Negotiating shared responsibility for community information

This week’s Interviews with Innovators show is a conversation with Raymond Yee, author of the recently-published Pro Web 2.0 Mashups.

The book is chock full of good examples. Even if you’re an experienced developer of mashups that involve Flickr, del.icio.us, Eventful, and the various mapping services, you’ll learn helpful strategies for using these services individually and in combination.

What we wound up mostly talking about, though, is the vast space of information that’s not currently available to be mashed up. That might be because the information isn’t online at all, or because it isn’t online in a form that’s tractable.

As a kind of social experiment I’ve been tackling this problem in my local community, with particular emphasis on calendar information. In this week’s interview, Raymond talks about tackling the same kind of problem with emphasis on geographic information. Both cases can exemplify a pattern that I’m calling shared responsibility.

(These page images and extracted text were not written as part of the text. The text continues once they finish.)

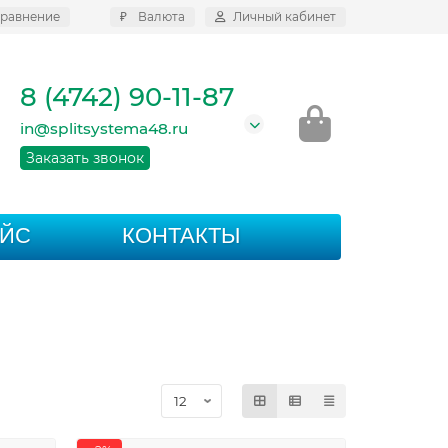
равнение
₽
Валюта
Личный кабинет
8 (4742) 90-11-87
in@splitsystema48.ru
Заказать звонок
АЙС
КОНТАКТЫ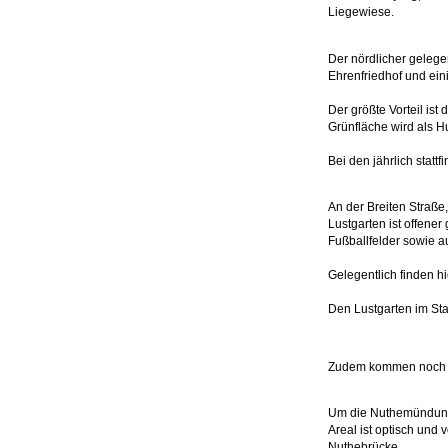
Liegewiese.
Der nördlicher geleg
Ehrenfriedhof und ein
Der größte Vorteil is
Grünfläche wird als H
Bei den jährlich stat
An der Breiten Straße
Lustgarten ist offener
Fußballfelder sowie 
Gelegentlich finden h
Den Lustgarten im Sta
Zudem kommen noch 
Um die Nuthemündung 
Areal ist optisch und 
Nuthebrücke.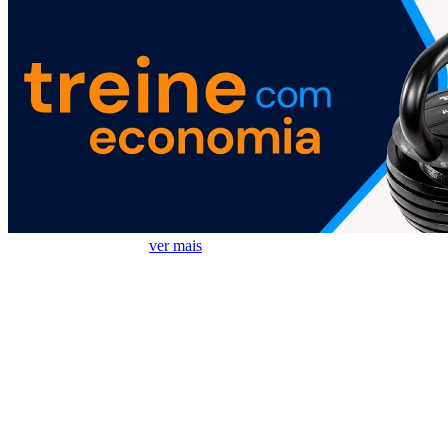
Móveis mais vendidos
ver mais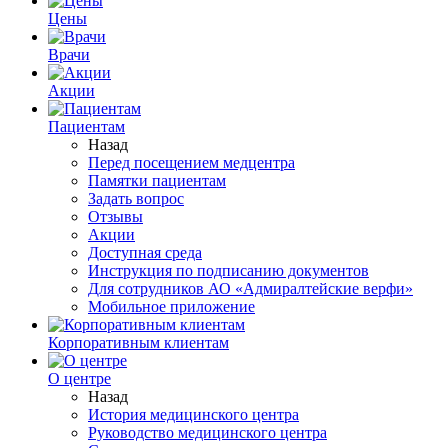
Цены
Врачи
Акции
Пациентам
Назад
Перед посещением медцентра
Памятки пациентам
Задать вопрос
Отзывы
Акции
Доступная среда
Инструкция по подписанию документов
Для сотрудников АО «Адмиралтейские верфи»
Мобильное приложение
Корпоративным клиентам
О центре
Назад
История медицинского центра
Руководство медицинского центра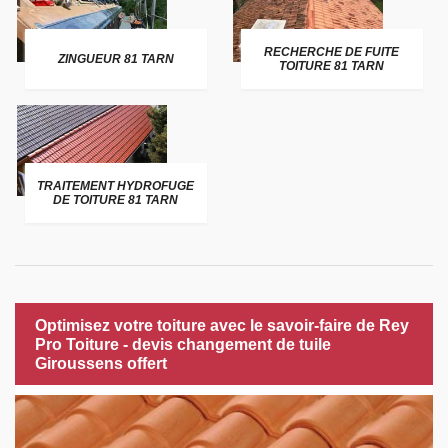
RECHERCHE DE FUITE
ZINGUEUR 81 TARN
TOITURE 81 TARN
TRAITEMENT HYDROFUGE
DE TOITURE 81 TARN
Optimisez votre toiture avec le savoir-faire de Rey
Pro Toiture - devis changement de tuile
Giroussens offert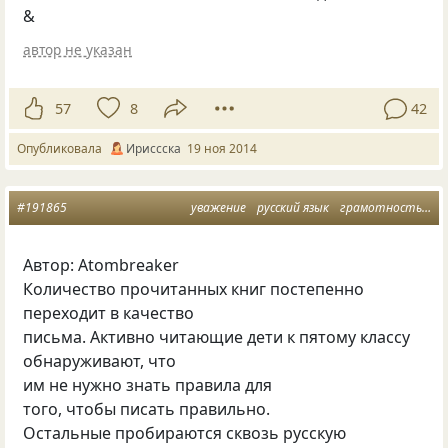
&
автор не указан
57
8
42
Опубликовала
Ириссска
19 ноя 2014
#191865
уважение
русский язык
грамотность
до
Автор: Atombreaker
Количество прочитанных книг постепенно
переходит в качество
письма. Активно читающие дети к пятому классу
обнаруживают, что
им не нужно знать правила для
того, чтобы писать правильно.
Остальные пробираются сквозь русскую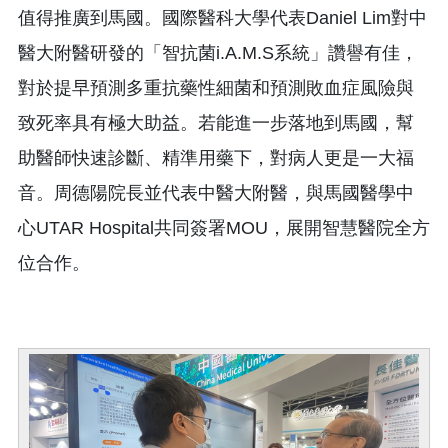
值得推廣到馬國。國際醫科大學代表Daniel Lim對中
醫大附醫研發的「智抗菌i.A.M.S系統」讚譽有佳，
對於提早預測多重抗藥性細菌和預測敗血症風險與
致死率具有極大助益。若能進一步落地到馬國，幫
助醫師快速診斷、精準用藥下，對病人更是一大福
音。周德陽院長並代表中醫大附醫，與馬國醫學中
心UTAR Hospital共同簽署MOU，展開智慧醫院全方
位合作。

Consider, for example, the public library. It hosts a variety of events, some of which are its own (children’s story hour) and some of which aren’t (an AA meeting). Who’s responsible for putting these events onto the library’s public calendar?

Clearly the library should publish its own events. But it needn’t necessarily feel obliged to publish other organizations’ events. In the case of AA meetings, for example, the library is only one of about a dozen venues around town. Shouldn’t AA publish its events to those venues?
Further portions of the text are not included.